While this spurt of pessimism may cause you to rethink the exciting Sahara adventure you have planned, there are alternatives. Eco-hotels, tours, and other travel options are springing up all over the world. You can now visit places like Machu Pichu in the Peruvian Andes with less concern about your carbon footprint. Family-owned tour operators provide a variety of tours through the rainforest, while maintaining the same amount of energy use as the locals. At the same time, hotels resort to re-using their water, recycling, and other green practices in order to provide accommodation that is both physically comfortable and ethical. A great resource for such travel, wherever it may be, is the online magazine Ecotravel, where you can browse a directory of eco-travel options based on your favored region.
This is, undoubtedly, a great step in the right direction for travel. There is, however, one serious problem: getting there. Jet fuel emitted from airplanes currently accounts for 12 percent of transit-related carbon emissions in the U.S. As bad enough as it is, airplane travel get far worse once one begins to analyze an airplane’s true impact on the environment.
A recent article found on the AlphaGalileo research news website talks about how researchers from London’s Imperial College have teamed with The Engineering and Physical Sciences Research Council (EPSRC) to study aircraft contrails. These are vapor trails that can be left behind by airplanes. Analogous to the way human breadth is condensed into a cloud on a cold day, contrails are the combination of hot humid air produced by a plane when mixed with the cold air of the atmosphere. These formations are able to trap warmth in the air, contributing to global warming at a fast rate. Researchers say that these effects are more lethal to the environment than the carbon emissions of the plane.
The way to combat these vapor formations? Since they are formed in cold temperature, the airplanes can fly closer to the Earth, at altitudes that are warmer. One proposition is to set altitude regulations that consider temperatures. For instance, an airplane can fly lower in the winter and higher in the summer. The problem with this theory is that more fuel is required to fly at a lower altitude. Disregarding the lesser of evils approach, airplane manufacturers must start looking towards airplane designs that are more fuel efficient at lower altitudes.
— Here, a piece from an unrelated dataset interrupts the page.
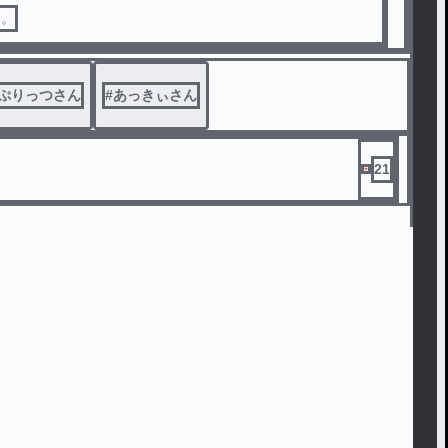
す。
ぷりっつさん
#
あっきぃさん
21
Recently, there has been some progress in this field. Boeing has introduced its 787 “Dreamliner.” The aircraft is a relative leap forward, as it is at once more fuel efficient, less noisy, and more comfortable for passengers. By using lightweight composite materials, Boeing was able to produce a lighter plane. They then incorporated new, more fuel efficient engines, and applied their best aerodynamics to reduce fuel use by 20 percent. Let us hope that aircraft companies keep striving in this fashion and that governments keep up. In order to utilize the 787 to its greenest potential, regulations have to be set to ensure that the aircraft does not produce vapor trails.